→ DATA:
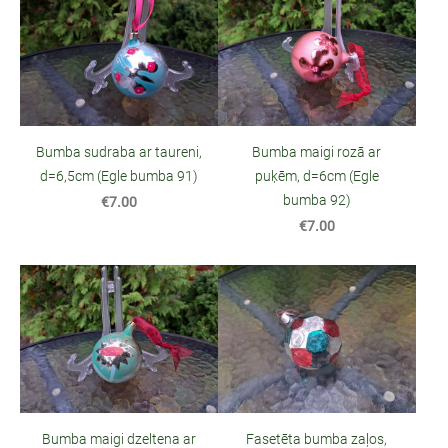
Bumba sudraba ar taureni,
Bumba maigi rozā ar
d=6,5cm (Egle bumba 91)
puķēm, d=6cm (Egle
bumba 92)
€7.00
€7.00
Bumba maigi dzeltena ar
Fasetēta bumba zaļos,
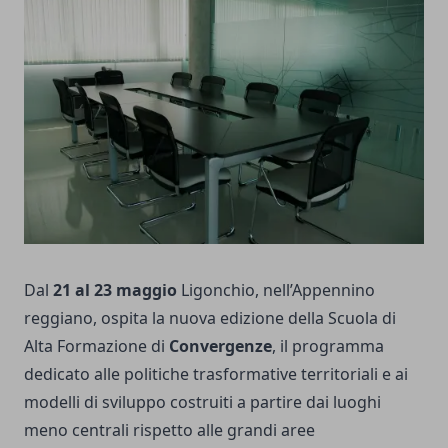
Dal
21 al 23 maggio
Ligonchio, nell’Appennino
reggiano, ospita la nuova edizione della Scuola di
Alta Formazione di
Convergenze
, il programma
dedicato alle politiche trasformative territoriali e ai
modelli di sviluppo costruiti a partire dai luoghi
meno centrali rispetto alle grandi aree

→ PROBLEM STATEMENT:
Write out, word for word, the lines from the one containing "reggiano, ospita la" through the end of the records, with no other lines.

→ RESPONSE TO THIS EXERCISE:
reggiano, ospita la nuova edizione della Scuola di
Alta Formazione di
Convergenze
, il programma
dedicato alle politiche trasformative territoriali e ai
modelli di sviluppo costruiti a partire dai luoghi
meno centrali rispetto alle grandi aree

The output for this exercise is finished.